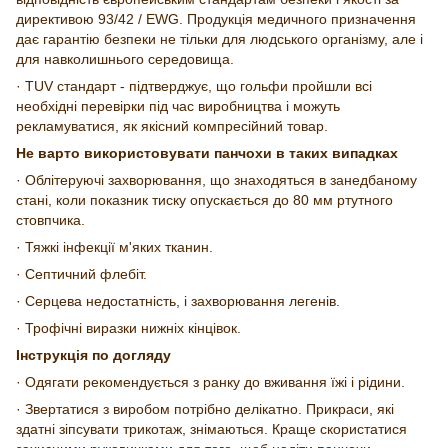
директивою 93/42 / EWG. Продукція медичного призначення
дає гарантію безпеки не тільки для людського організму, але і
для навколишнього середовища.
· TUV стандарт - підтверджує, що гольфи пройшли всі
необхідні перевірки під час виробництва і можуть
рекламуватися, як якісний компресійний товар.
Не варто використовувати панчохи в таких випадках
· Облітеруючі захворювання, що знаходяться в занедбаному
стані, коли показник тиску опускається до 80 мм ртутного
стовпчика.
· Тяжкі інфекції м'яких тканин.
· Септичний флебіт.
· Серцева недостатність, і захворювання легенів.
· Трофічні виразки нижніх кінцівок.
Інструкція по догляду
· Одягати рекомендується з ранку до вживання їжі і рідини.
· Звертатися з виробом потрібно делікатно. Прикраси, які
здатні зіпсувати трикотаж, знімаються. Краще скористатися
═══
**Your task**
Nothing but the lines from the one with "для навколишнього середовища." through the last line of the data should appear; print them exactly.

**Response to this exercise**
для навколишнього середовища.
· TUV стандарт - підтверджує, що гольфи пройшли всі
необхідні перевірки під час виробництва і можуть
рекламуватися, як якісний компресійний товар.
Не варто використовувати панчохи в таких випадках
· Облітеруючі захворювання, що знаходяться в занедбаному
стані, коли показник тиску опускається до 80 мм ртутного
стовпчика.
· Тяжкі інфекції м'яких тканин.
· Септичний флебіт.
· Серцева недостатність, і захворювання легенів.
· Трофічні виразки нижніх кінцівок.
Інструкція по догляду
· Одягати рекомендується з ранку до вживання їжі і рідини.
· Звертатися з виробом потрібно делікатно. Прикраси, які
здатні зіпсувати трикотаж, знімаються. Краще скористатися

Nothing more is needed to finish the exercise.